A minute of inspiration on Turkey

It was during this trip to Turkey, in the comfort of our lie-flat beds on Turkish Airlines' 777 jet back to Hong Kong, that we hatched a plan to organize a trip to Turkey for Travelife readers and friends. We'd had such a wonderful time in Turkey that we strongly felt that more Filipinos should have the opportunity to visit. Well, that minute of inspiration is now becoming a reality. From this weekend, over 70 readers and friends of Travelife Magazine will be journeying to Istanbul for us to see for themselves the places we at Travelife have marveled about in our magazine and in this blog.


This is part of Travelife Magazine's core philosophy of not only writing about wondrous places, but also of trying to bring wondrous places to our valued readers. Watch out for more fabulous travel experiences next year. We'll be offering Turkey tours on a regular basis and adding other fabled destinations. In fact, just yesterday at lunch with a powerhouse airline lady, I was already hatching up a tour to another intriguing location for next year. But that's another story.

Travelife Magazine will be your travel partner

For now, let me tell you that I personally have put a lot of time and effort into planning this trip to Turkey, and I hope it will make all the difference between a commercial tour and a trip with Travelife -- in terms of value, arrangements and planning. After traveling with Travelife in some way -- whether it's bringing a copy of our magazine, with all our recommendations, on your trip, or actually going along with us on one of our many exciting voyages next year -- we're hoping you will not want to go anywhere without Travelife anymore. We will be your travel partners in every sense -- and no other travel publication will offer you this experience.

From dark to light in the Philippines

Back to our October-November issue. Gabby Malvar, Travelife Magazine's Editor at Large, periodically subjects himself to the unusual. He’s at it again, this time in extreme altitudes. In Samar’s caves, he goes Walking the Underworld (page 84). Deprived of sensory input in visceral darkness, he turns his mind to deep philosophical musings. And from within the bowels of the earth he goes to the extreme opposite and heads skyward aboard an Ultralight aircraft. High above the Pampanga countryside he soars in a Flight of Imagination (page 96).

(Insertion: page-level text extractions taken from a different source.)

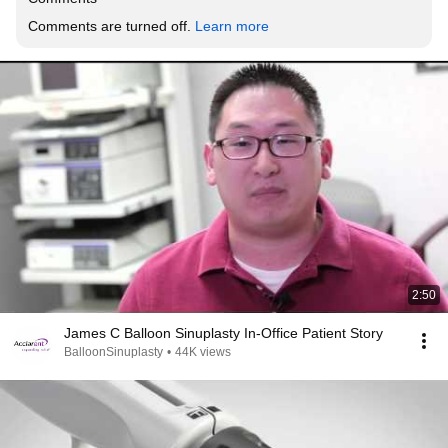
Comments are turned off. 
Learn more
2:50
James C Balloon Sinuplasty In-Office Patient Story
BalloonSinuplasty
•
44K views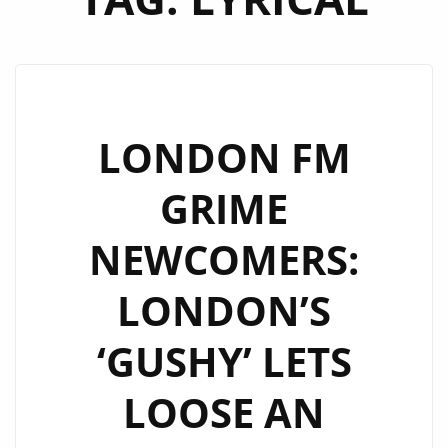
LONDON FM
GRIME
NEWCOMERS:
LONDON’S
‘GUSHY’ LETS
LOOSE AN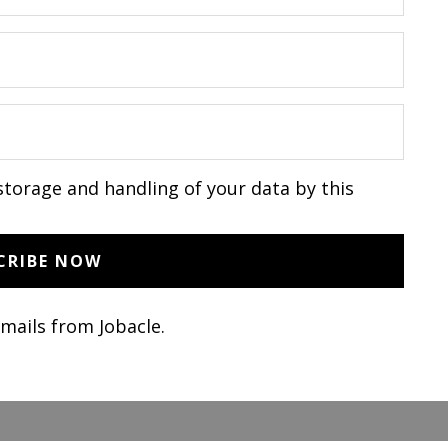
storage and handling of your data by this
emails from Jobacle.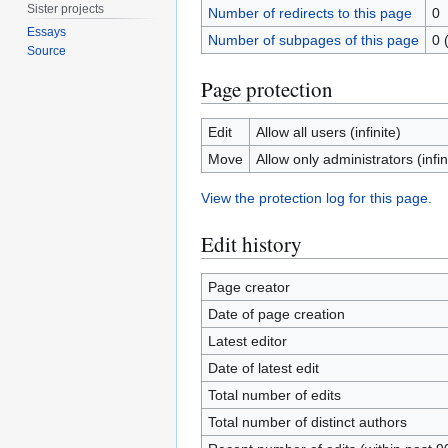
Sister projects
Number of redirects to this page
0
Essays
Number of subpages of this page
0 
Source
Page protection
Edit
Allow all users (infinite)
Move
Allow only administrators (infin
View the protection log for this page.
Edit history
Page creator
Date of page creation
Latest editor
Date of latest edit
Total number of edits
Total number of distinct authors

Erstwhile globetrotter Caroline Eden makes her way deep into Central Asia, to Bukhara, Uzbekistan, one of the ancient cities on the Silk Road. Her account of Recapturing Bukhara (page 92) is so vivid, it makes the reader want to see it for himself. I certainly wanted to. On the other side of the world, Francesca Panti visits Berlin and experiences a darker side to the history of Germany. In Dark Pasts, Bright Futures (page 88) she shows us that there is a lesson to be learned amidst the gloomy monuments to man’s ignominy. Decades of relative peace after the Second World War and the Cold War, it seems that we’ve finally embraced that lesson. Or have we?

Planning for Turkey next year

In this issue, we also show how fabled Istanbul continues Echoing the Past in the Present (page 68). Even if you're not joining us in Istanbul this week (we hope you'll consider joining us next year!), you'll find our account quite thorough; a worthy guide for your visit.

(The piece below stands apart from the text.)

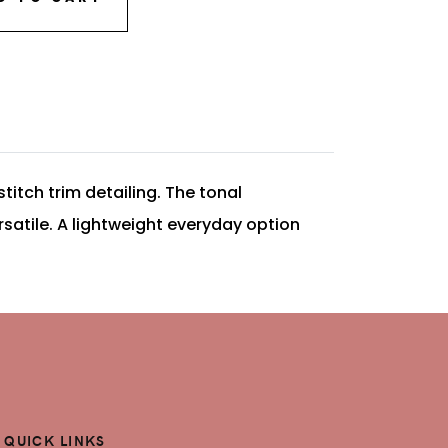
titch trim detailing. The tonal
satile. A lightweight everyday option
QUICK LINKS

A shortlist of holiday destinations

This is a holiday issue in many ways. All the destinations here are possible alternatives to the year-end troop to Boracay, Hong Kong, or Baguio. Of special mention is a pilgrimage tour to Spain’s Santiago de Compostela for Filipino pilgrims, offered for the first time by the Spain Tourism Board and Thai Airways. But if these are not in your stars, our roundup may just provide the alternative, outlining excellent hotel restaurants easily at par with your celebratory mood.

Hong Kong, next issue

We’ve had a busy time putting this issue together, and the outcome is something which provokes your thought, emotions, and ideas. We hope you find it useful and informative. We’ll see you next issue, our December-January issue shot in Hong Kong, a city so familiar to so many of us but one that is perpetually exciting and always changing. By then the holidays will really be upon us.